Your answer should hold exactly the lines below from the line with "Ventajas para los Clientes" through the line with "επικαλείται το Automotive", both included, and no pictures at all.

Data in this exercise START

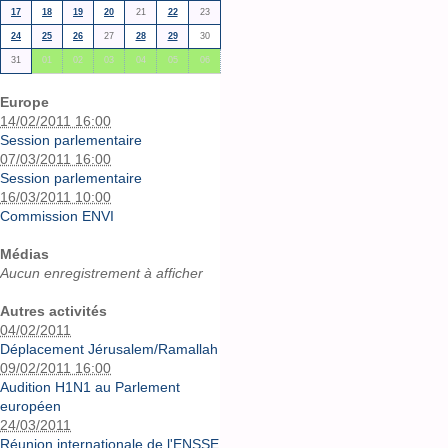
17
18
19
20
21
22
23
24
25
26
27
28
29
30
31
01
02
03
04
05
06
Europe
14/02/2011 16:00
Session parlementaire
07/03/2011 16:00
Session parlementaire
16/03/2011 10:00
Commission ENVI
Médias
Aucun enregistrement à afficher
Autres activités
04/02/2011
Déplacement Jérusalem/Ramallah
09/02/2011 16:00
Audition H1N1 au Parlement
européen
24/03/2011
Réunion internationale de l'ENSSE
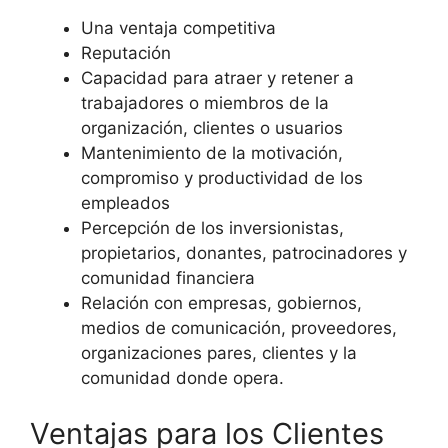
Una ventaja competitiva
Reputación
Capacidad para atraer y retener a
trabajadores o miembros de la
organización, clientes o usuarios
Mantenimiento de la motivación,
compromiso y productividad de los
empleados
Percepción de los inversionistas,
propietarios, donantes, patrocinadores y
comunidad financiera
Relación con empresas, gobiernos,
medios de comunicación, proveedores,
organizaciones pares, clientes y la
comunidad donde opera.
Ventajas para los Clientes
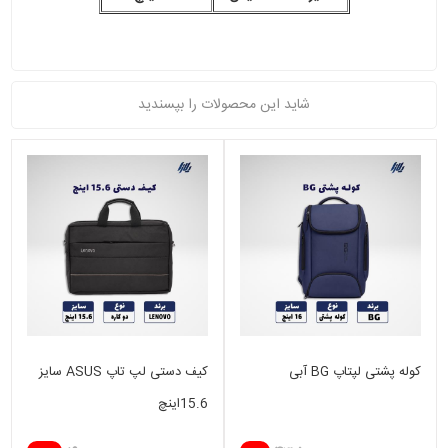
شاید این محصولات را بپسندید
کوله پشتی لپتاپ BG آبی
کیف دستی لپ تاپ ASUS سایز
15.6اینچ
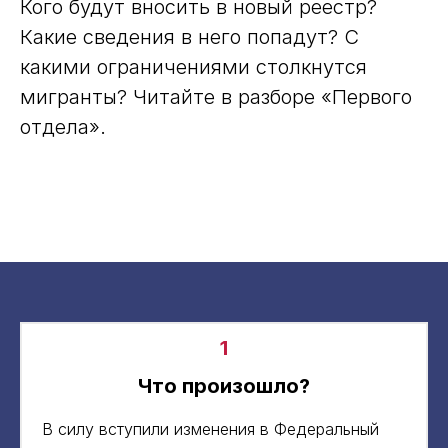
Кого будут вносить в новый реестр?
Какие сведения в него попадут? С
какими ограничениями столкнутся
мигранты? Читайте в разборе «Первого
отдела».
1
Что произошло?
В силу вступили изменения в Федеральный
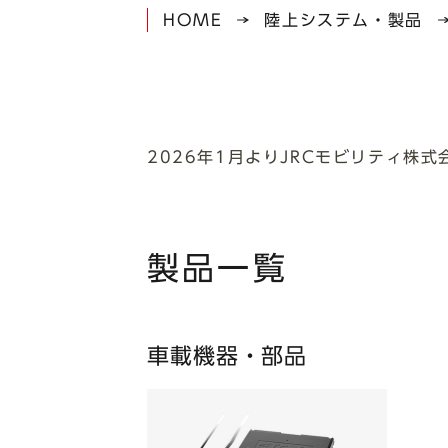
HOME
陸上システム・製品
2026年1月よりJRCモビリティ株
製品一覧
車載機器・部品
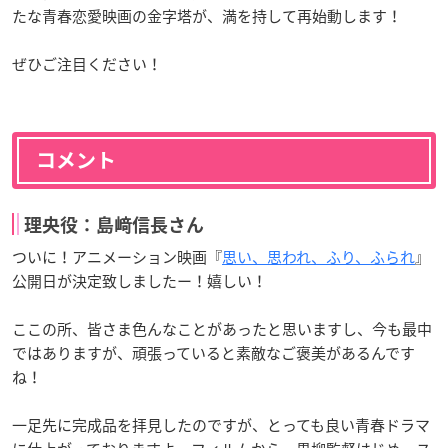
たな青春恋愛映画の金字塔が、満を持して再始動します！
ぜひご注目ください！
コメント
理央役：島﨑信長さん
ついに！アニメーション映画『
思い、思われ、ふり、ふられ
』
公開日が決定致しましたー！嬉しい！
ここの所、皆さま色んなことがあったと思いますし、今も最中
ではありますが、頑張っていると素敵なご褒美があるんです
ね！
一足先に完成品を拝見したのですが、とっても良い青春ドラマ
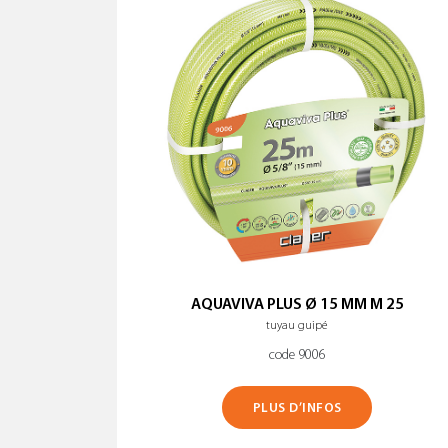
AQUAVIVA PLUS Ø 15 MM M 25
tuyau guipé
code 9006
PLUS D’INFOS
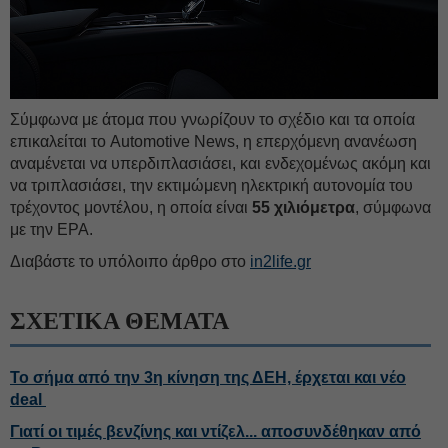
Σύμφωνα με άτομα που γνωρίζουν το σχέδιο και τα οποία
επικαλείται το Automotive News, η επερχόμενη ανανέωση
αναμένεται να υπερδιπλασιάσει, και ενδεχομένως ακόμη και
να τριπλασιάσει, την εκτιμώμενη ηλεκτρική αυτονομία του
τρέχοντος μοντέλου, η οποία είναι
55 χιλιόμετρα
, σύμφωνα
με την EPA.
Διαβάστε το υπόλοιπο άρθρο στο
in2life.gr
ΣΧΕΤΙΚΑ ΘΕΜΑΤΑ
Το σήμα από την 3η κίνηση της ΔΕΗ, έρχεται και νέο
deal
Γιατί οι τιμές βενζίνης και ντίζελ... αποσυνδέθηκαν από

Data in this exercise END

- Reply
Ventajas para los Clientes
شاید این محصولات را بپسندید
کوله پشتی لپتاپ BG آبی
کیف دستی لپ تاپ ASUS سایز
15.6اینچ
Кого будут вносить в новый реестр?
Какие сведения в него попадут? С
какими ограничениями столкнутся
мигранты? Читайте в разборе «Первого
отдела».
1
Что произошло?
В силу вступили изменения в Федеральный
HOME
陸上システム・製品
2026年1月よりJRCモビリティ株
製品一覧
車載機器・部品
たな青春恋愛映画の金字塔が、満を持して再始動します！
ぜひご注目ください！
コメント
理央役：島﨑信長さん
ついに！アニメーション映画『
思い、思われ、ふり、ふられ
』
公開日が決定致しましたー！嬉しい！
ここの所、皆さま色んなことがあったと思いますし、今も最中
ではありますが、頑張っていると素敵なご褒美があるんです
ね！
一足先に完成品を拝見したのですが、とっても良い青春ドラマ
AQUAVIVA PLUS Ø 15 MM M 25
tuyau guipé
code 9006
PLUS D’INFOS
Σύμφωνα με άτομα που γνωρίζουν το σχέδιο και τα οποία
επικαλείται το Automotive News, η επερχόμενη ανανέωση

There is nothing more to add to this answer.